# TASK GOAL
Among the following entries, count the lines that contain "sont" and report only the result.

# TASK MATERIAL
|---|

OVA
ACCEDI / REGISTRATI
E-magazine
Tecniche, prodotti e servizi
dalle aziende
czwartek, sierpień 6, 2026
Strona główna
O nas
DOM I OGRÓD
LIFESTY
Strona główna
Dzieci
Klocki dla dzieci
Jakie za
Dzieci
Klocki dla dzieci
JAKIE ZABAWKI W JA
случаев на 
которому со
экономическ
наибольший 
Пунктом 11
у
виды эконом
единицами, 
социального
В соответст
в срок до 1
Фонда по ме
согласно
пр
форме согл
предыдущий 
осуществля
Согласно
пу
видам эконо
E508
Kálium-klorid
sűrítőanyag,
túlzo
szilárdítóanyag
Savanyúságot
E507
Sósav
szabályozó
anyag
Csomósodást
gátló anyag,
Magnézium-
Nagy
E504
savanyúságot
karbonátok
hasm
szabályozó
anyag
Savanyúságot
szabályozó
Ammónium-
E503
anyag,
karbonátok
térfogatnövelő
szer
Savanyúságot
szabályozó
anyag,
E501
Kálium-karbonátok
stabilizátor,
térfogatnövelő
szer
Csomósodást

|---|

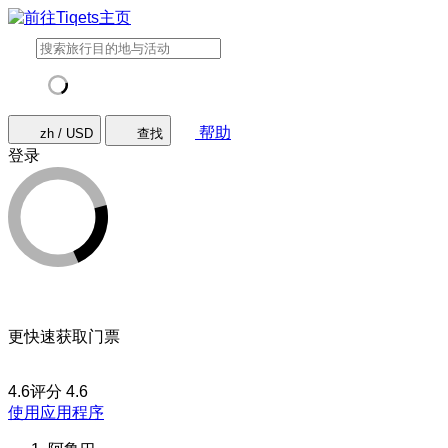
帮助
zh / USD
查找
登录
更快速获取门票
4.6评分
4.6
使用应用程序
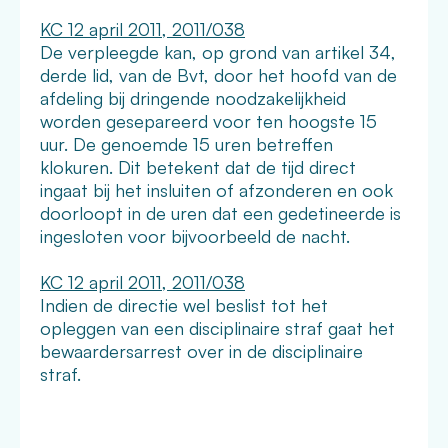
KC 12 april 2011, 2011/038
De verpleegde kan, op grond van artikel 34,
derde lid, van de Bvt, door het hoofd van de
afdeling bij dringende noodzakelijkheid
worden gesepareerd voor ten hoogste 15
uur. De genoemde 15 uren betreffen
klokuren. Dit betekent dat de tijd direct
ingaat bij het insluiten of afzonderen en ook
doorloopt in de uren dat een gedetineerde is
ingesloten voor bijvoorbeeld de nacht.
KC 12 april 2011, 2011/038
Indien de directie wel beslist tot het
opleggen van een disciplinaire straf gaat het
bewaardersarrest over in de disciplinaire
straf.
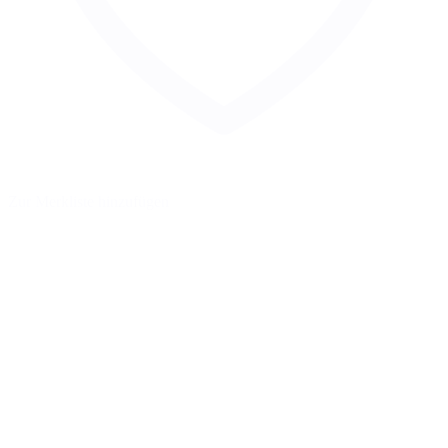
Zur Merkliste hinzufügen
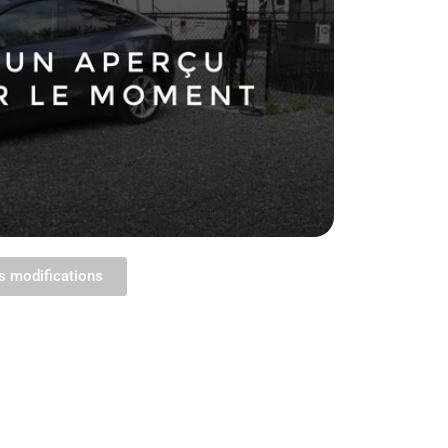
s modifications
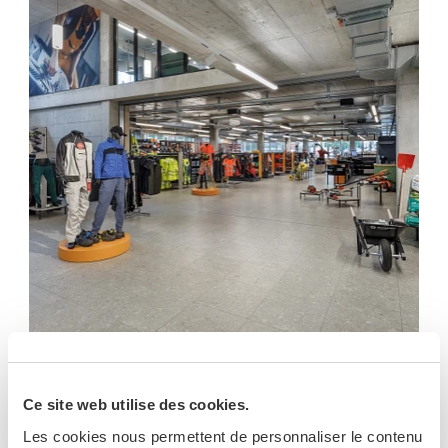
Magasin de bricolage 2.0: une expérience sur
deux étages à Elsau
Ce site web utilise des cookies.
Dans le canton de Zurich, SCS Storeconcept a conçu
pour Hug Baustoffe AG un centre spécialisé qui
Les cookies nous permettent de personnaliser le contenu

|---|

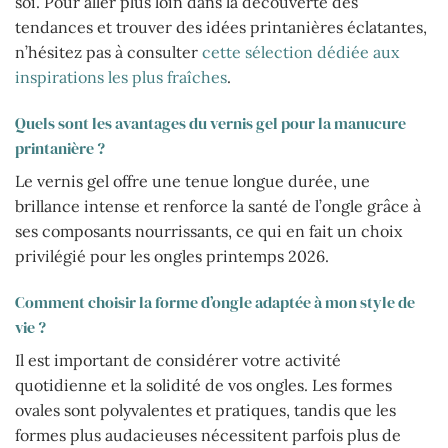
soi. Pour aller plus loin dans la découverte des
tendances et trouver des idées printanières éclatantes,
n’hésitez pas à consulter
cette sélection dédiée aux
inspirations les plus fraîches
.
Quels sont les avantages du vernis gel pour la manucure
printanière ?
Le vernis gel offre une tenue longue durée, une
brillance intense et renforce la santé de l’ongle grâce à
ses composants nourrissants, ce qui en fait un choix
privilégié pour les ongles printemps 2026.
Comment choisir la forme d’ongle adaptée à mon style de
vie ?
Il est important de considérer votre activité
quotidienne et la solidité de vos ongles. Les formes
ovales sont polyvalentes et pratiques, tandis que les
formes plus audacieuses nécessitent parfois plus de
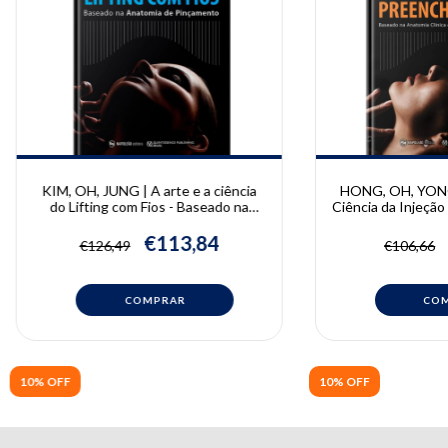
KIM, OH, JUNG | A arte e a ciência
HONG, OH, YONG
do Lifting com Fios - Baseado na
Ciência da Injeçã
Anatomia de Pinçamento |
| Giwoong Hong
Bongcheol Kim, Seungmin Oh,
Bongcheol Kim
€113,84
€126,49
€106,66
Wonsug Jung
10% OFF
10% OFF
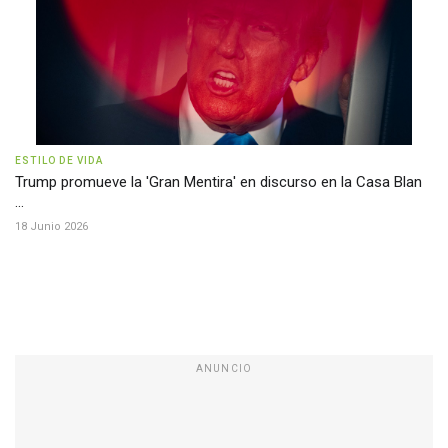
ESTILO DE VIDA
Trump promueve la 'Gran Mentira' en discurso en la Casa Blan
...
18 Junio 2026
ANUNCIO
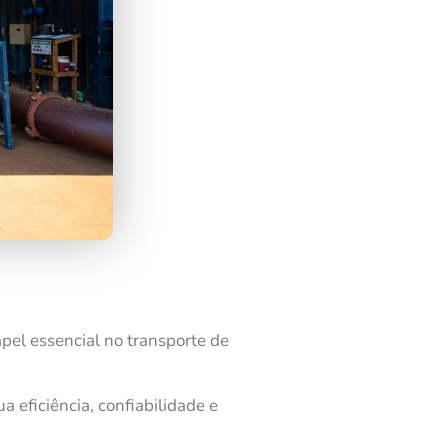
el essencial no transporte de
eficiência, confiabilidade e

|---|

# WRITTEN REPLY
2